12. Quelques hypothèses étiologiques

       Le décalage entre l’image et la réalité est impressionnant. Pourtant, il n’est pas très difficile de se renseigner. Comment expliquer que tant de gens se lancent si facilement dans un discours sur l’espéranto sans avoir l’idée de se documenter au préalable ?

12.1 L’aspect cognitif

       Cette audace dans l’affirmation semble tenir pour une part au fait que les intellectuels – et ce sont eux qui, dès le début, ont donné le ton au débat – ont procédé de façon très cartésienne, comme en mathématique, où tout est déduit, par une chaîne logique, d’un premier postulat. Or, ce postulat était erroné, puisque c’était : L’espéranto est une langue artificielle, inventée par un homme seul, qui a cru qu’on pouvait fabriquer une langue comme on dessine le plan d’une machine. Pareille conception, sans rapport avec la réalité historique, ne pouvait qu’engendrer une série de jugements inexacts.

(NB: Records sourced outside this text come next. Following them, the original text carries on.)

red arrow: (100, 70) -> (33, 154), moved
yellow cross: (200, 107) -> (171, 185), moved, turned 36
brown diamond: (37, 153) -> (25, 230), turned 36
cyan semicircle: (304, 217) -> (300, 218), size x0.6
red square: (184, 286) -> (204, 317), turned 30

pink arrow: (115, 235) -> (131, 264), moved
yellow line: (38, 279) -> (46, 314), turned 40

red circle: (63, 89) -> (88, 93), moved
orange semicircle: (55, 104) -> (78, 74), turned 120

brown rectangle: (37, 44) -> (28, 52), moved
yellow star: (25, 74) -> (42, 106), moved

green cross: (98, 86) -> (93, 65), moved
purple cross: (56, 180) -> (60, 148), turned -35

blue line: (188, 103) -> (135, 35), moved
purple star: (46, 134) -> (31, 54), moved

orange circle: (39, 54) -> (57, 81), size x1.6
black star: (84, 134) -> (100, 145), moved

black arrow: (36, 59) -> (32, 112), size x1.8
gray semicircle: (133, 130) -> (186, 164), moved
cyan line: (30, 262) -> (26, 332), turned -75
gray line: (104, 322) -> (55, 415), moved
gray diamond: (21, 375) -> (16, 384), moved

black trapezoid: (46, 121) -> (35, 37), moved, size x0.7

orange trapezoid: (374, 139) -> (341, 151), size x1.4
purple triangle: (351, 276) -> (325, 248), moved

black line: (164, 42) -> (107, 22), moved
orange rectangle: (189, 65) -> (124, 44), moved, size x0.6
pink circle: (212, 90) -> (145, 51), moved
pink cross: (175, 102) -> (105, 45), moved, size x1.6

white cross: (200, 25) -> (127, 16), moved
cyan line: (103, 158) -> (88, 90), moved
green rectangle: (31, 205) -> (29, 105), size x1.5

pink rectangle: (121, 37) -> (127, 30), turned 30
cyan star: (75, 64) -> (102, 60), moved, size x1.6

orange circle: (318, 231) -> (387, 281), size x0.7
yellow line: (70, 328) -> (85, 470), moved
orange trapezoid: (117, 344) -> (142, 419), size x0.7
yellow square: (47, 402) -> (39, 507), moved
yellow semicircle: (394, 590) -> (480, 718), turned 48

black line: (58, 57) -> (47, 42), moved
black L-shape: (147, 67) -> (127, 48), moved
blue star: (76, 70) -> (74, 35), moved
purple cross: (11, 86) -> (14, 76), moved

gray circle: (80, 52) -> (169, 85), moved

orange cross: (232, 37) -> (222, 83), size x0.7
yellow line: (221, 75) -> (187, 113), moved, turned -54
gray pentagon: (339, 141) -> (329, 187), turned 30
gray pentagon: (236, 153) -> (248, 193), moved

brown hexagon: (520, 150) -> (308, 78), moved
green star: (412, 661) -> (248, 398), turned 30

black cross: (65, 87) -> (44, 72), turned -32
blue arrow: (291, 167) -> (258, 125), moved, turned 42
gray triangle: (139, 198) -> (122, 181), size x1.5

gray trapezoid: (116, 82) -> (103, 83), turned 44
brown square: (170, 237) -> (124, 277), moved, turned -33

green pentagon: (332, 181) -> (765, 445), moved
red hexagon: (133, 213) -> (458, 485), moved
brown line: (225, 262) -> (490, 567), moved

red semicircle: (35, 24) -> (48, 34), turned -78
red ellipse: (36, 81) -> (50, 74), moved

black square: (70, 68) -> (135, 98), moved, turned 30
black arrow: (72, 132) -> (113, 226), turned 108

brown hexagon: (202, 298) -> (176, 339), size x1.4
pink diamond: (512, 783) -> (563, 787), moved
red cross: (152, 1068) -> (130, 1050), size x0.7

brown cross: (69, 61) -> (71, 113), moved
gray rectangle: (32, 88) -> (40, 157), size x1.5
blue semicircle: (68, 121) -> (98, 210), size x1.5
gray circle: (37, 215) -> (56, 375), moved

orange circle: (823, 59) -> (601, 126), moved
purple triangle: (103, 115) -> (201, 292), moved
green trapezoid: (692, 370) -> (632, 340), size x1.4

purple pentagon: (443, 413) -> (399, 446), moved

       Le décalage entre l’image et la réalité peut en outre être lié à la résistance qu’une structure cognitive profondément enracinée dans le psychisme oppose spontanément au changement. L’histoire des sciences montre en effet que lorsqu’un fait ou une notion nouvelle dérange une structure mentale bien établie, la structure résiste pendant un temps considérable. Or, chacun de nous s’est progressivement doté, à mesure qu’il grandissait et découvrait le monde, d’une structure cognitive – une sorte de tableau mental – où langues et peuples se répondent terme à terme. L’espéranto dérange ce bel agencement. On ne sait où le caser, puisqu’il n’a ni peuple, ni territoire, ni histoire comparable à celle des autres idiomes. (Cette difficulté de classement trouve sa concrétisation à la bibliothèque du Centre Pompidou : l’espéranto y figure sous Science-fiction, rubrique 899). Plutôt que de modifier le tableau et la conception que l’on a du phénomène langue, on ignore le gêneur. Si l’on ne peut l’ignorer, la difficulté produit une réaction d’agacement ou de condescendance qui donne une bonne raison de l’écarter au plus tôt et de s’épargner l’effort de réajuster un cadre cognitif stabilisé de longue date dans notre intellect.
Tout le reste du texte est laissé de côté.